JACQUES : J’espère que tu exagères : s’il fallait se tuer chaque fois qu’on n’est pas heureux…
IRÈNE : Oh ! Je ne songe pas à me tuer. Il faut du courage pour se tuer. Et, le courage, je n’ai même plus ça ! Je n’ai plus rien… (Bourdet, [1926] 1960, p. 282)
46En d’autres termes, la pièce évite ce qui deviendra bientôt un poncif des drames sur l’homosexualité : le suicide. C’est la fin topique du Taciturne et de Sud, une fin assurément ambiguë41 mais puissante. Bourdet repousse délibérément cette dramatisation extrême et choisit une fin en demi-teinte : la vie continue pour les deux personnages. S’il y a un vague fond tragique qui court pendant la pièce (via une sorte d’inéluctabilité42), on en désamorce le bang final. C’est ce que la critique a reproché au troisième acte : d’être en dessous. Il y a pourtant une valeur antinormative et en même temps normalisante de cette fin en demi-ton. Nulle catastrophe et une pièce qui revient à son point de départ : la fin de l’acte III recoupe la fin de l’acte I. L’acte II et l’entracte avant le troisième acte n’auront été qu’une parenthèse pour rien. En ce sens, La Prisonnière n’est pas une pièce bien faite ; elle est profondément involutive, ne dénoue rien et affiche un acte central finalement superfétatoire. Elle fonctionne en boucle. La différence des désirs et l’inutilité de tenter de les contrecarrer sont constatés. On aime qui on aime ; et de part et d’autre de la ligne, les sentiments se ressemblent. La structure de la pièce appuie le discours sous-jacent.

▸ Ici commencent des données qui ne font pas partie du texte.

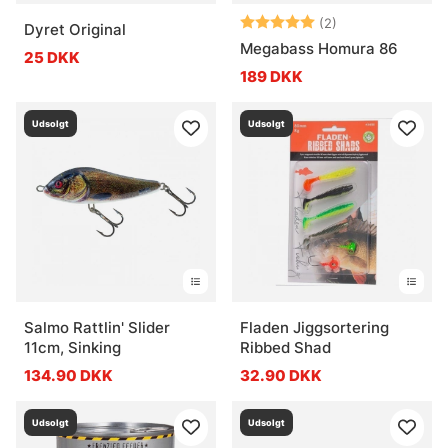
Vurdering:
5.0 ud af 5 stje
(2)
Dyret Original
Megabass Homura 86
25 DKK
189 DKK
Udsolgt
Udsolgt
Salmo Rattlin' Slider
Fladen Jiggsortering
11cm, Sinking
Ribbed Shad
134.90 DKK
32.90 DKK
Udsolgt
Udsolgt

47Relevons une dernière grande qualité de la pièce : même si le regard masculin est celui qui cadre globalement la fiction, Bourdet évite tout le fatras saphique dont nombre d’auteurs masculins ont fait leurs délices depuis Pierre Louÿs. La critique a copieusement noté ce « manque » : « Ceux qui chercheront en sa pièce des allusions grivoises seront désappointés. […] Vous voudriez des détails sur ce qui se passe entre elles [Madame d’Aiguines] et Irène ? Allez voir la pièce et vous vous rendrez compte que la question ne se pose pas un instant » (Lalois, 1926, p. 3). Ce n’est pas – ou pas complètement – un lesbianisme pour homme, un lesbianisme de fantasme : pas de « sous-entendu qui raccroche » (Le Cardonnel, 1926, n. p.) ; « aucune de ces complaisances équivoques, de ces allusions frôleuses » (Rey, 1926, p. 1) qui jalonnent généralement les écrits saphiques écrits par des hommes. Bourdet parle d’attraction et de domination/subjugation en termes très généraux, puissamment intimes, et il en montre les effets physiques. Mais à parler de désir, l’auteur ne se permet de parler que de celui qu’il connaît intus et in cute : le désir masculin. En cela, il se montre circonspect et probe. De là, la question : Bourdet queer ?… Fatalement, non. Mais en remettant la pièce dans son contexte, on s’aperçoit ce que cet auteur ose : un « contre-texte » – discret – au scénario hégémonique à la fois violemment lesbophobe, banalement masculiniste et puissamment hétéronormatif.